Work required:
Your output should be the lines from the start of the data through the line containing "dépendances, comme elle", exactly and nothing more.

[Saved entries]
BEGIN
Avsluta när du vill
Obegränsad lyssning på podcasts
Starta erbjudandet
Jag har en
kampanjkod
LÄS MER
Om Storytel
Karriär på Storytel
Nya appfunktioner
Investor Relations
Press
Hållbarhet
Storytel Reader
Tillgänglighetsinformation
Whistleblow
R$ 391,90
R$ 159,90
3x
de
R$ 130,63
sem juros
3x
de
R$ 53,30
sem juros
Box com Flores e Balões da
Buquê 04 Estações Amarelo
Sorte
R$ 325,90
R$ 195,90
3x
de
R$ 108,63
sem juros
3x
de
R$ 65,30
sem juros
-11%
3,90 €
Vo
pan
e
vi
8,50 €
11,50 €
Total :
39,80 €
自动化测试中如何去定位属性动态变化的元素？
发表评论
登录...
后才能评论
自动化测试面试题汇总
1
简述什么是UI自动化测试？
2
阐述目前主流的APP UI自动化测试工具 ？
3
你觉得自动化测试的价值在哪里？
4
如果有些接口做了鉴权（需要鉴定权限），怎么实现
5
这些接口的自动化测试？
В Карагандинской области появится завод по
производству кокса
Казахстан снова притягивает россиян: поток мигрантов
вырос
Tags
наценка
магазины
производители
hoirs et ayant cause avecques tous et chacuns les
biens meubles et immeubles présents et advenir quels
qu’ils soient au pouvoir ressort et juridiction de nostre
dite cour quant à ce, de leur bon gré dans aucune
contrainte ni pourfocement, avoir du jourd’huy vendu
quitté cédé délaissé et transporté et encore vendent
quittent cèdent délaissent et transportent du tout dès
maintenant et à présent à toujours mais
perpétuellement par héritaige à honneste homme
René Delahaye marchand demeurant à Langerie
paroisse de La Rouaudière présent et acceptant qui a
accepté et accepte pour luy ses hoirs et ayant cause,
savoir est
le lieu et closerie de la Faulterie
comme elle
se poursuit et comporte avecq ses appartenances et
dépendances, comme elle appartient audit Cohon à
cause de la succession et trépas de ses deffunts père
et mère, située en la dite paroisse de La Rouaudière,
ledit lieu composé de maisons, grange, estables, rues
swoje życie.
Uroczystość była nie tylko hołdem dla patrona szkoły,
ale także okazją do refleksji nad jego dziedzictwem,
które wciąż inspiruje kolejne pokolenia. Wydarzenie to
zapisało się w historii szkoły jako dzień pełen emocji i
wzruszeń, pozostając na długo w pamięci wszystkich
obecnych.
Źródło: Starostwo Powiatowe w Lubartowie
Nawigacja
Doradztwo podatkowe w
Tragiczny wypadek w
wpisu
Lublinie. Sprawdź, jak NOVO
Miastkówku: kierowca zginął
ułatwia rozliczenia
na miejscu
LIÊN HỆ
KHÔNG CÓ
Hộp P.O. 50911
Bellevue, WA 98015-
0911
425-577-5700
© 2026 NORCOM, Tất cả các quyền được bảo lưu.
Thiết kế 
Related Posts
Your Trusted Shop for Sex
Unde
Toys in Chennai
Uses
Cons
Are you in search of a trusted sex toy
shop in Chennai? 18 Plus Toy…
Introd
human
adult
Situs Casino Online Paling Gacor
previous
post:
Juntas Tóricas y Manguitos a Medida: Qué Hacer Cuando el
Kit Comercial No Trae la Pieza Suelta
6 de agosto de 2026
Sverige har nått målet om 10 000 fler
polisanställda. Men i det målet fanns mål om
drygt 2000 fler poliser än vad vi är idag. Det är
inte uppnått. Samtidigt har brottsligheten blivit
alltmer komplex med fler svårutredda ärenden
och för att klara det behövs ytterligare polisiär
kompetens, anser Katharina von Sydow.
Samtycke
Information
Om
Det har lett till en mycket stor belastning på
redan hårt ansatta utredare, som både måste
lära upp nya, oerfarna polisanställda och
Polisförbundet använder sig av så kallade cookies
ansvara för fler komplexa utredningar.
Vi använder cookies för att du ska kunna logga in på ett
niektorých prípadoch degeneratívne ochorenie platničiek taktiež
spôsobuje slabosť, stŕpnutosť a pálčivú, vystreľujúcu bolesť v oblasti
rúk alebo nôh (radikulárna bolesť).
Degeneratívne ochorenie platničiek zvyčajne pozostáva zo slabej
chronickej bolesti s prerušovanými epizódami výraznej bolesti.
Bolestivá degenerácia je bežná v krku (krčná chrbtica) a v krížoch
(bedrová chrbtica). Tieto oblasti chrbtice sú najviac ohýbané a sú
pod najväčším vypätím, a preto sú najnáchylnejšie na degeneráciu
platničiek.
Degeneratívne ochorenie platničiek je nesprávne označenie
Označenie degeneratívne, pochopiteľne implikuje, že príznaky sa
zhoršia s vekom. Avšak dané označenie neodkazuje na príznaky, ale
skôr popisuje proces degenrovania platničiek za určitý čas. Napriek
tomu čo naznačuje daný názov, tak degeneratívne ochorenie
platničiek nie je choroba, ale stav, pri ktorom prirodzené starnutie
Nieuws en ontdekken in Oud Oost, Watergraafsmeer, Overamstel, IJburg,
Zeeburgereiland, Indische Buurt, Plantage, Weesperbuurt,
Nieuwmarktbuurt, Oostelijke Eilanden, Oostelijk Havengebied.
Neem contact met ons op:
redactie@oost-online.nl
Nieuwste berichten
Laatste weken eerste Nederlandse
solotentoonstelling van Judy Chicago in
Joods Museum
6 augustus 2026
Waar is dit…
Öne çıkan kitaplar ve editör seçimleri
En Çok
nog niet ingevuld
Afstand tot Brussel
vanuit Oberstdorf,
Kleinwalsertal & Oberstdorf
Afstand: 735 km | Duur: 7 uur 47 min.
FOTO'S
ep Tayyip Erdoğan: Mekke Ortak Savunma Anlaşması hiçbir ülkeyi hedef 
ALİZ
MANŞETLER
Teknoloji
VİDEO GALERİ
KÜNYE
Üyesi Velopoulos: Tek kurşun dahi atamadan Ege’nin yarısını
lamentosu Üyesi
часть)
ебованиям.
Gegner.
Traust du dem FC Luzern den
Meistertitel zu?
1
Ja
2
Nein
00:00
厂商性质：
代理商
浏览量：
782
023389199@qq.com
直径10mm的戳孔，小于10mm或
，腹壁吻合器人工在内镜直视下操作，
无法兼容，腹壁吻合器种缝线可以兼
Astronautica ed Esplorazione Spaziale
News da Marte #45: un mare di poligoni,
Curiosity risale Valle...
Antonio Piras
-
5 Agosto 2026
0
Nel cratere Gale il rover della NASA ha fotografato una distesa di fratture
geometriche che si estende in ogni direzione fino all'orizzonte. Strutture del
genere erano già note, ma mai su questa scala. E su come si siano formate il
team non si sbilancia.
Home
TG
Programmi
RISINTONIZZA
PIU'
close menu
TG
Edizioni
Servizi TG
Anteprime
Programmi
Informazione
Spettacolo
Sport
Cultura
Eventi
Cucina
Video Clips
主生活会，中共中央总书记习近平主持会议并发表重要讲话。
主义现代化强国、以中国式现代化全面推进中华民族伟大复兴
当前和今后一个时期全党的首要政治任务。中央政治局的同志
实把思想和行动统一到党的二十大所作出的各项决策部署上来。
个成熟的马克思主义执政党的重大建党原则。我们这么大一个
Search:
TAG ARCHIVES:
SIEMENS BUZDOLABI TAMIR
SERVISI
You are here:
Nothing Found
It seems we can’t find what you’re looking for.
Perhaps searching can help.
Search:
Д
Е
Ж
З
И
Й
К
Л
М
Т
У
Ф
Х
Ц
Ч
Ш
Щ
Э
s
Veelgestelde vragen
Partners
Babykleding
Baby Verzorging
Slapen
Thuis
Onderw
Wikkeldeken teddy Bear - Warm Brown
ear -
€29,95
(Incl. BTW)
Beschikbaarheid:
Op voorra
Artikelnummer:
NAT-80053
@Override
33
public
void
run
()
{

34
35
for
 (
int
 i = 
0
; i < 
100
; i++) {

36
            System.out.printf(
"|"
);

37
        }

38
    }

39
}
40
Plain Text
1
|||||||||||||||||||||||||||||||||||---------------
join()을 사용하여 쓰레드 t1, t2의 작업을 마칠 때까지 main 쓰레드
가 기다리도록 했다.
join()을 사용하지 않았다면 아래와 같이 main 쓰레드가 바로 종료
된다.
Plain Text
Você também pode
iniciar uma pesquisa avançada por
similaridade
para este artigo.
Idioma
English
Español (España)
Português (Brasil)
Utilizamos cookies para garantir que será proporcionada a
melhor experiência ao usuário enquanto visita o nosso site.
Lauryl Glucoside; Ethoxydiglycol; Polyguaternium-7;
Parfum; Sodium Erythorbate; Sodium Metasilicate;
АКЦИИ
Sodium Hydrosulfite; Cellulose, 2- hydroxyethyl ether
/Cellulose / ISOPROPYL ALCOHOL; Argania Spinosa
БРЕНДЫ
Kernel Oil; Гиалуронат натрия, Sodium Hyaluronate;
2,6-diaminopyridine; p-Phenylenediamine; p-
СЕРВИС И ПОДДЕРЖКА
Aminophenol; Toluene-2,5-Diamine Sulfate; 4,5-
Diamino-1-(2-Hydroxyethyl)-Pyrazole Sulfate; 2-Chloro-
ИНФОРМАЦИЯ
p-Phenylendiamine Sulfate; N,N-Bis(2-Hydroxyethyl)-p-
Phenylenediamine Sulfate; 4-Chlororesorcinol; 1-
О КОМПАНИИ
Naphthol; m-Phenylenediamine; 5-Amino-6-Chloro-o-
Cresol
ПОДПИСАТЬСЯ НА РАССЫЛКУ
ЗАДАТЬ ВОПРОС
END
The answer:
Avsluta när du vill
Obegränsad lyssning på podcasts
Starta erbjudandet
Jag har en
kampanjkod
LÄS MER
Om Storytel
Karriär på Storytel
Nya appfunktioner
Investor Relations
Press
Hållbarhet
Storytel Reader
Tillgänglighetsinformation
Whistleblow
R$ 391,90
R$ 159,90
3x
de
R$ 130,63
sem juros
3x
de
R$ 53,30
sem juros
Box com Flores e Balões da
Buquê 04 Estações Amarelo
Sorte
R$ 325,90
R$ 195,90
3x
de
R$ 108,63
sem juros
3x
de
R$ 65,30
sem juros
-11%
3,90 €
Vo
pan
e
vi
8,50 €
11,50 €
Total :
39,80 €
自动化测试中如何去定位属性动态变化的元素？
发表评论
登录...
后才能评论
自动化测试面试题汇总
1
简述什么是UI自动化测试？
2
阐述目前主流的APP UI自动化测试工具 ？
3
你觉得自动化测试的价值在哪里？
4
如果有些接口做了鉴权（需要鉴定权限），怎么实现
5
这些接口的自动化测试？
В Карагандинской области появится завод по
производству кокса
Казахстан снова притягивает россиян: поток мигрантов
вырос
Tags
наценка
магазины
производители
hoirs et ayant cause avecques tous et chacuns les
biens meubles et immeubles présents et advenir quels
qu’ils soient au pouvoir ressort et juridiction de nostre
dite cour quant à ce, de leur bon gré dans aucune
contrainte ni pourfocement, avoir du jourd’huy vendu
quitté cédé délaissé et transporté et encore vendent
quittent cèdent délaissent et transportent du tout dès
maintenant et à présent à toujours mais
perpétuellement par héritaige à honneste homme
René Delahaye marchand demeurant à Langerie
paroisse de La Rouaudière présent et acceptant qui a
accepté et accepte pour luy ses hoirs et ayant cause,
savoir est
le lieu et closerie de la Faulterie
comme elle
se poursuit et comporte avecq ses appartenances et
dépendances, comme elle appartient audit Cohon à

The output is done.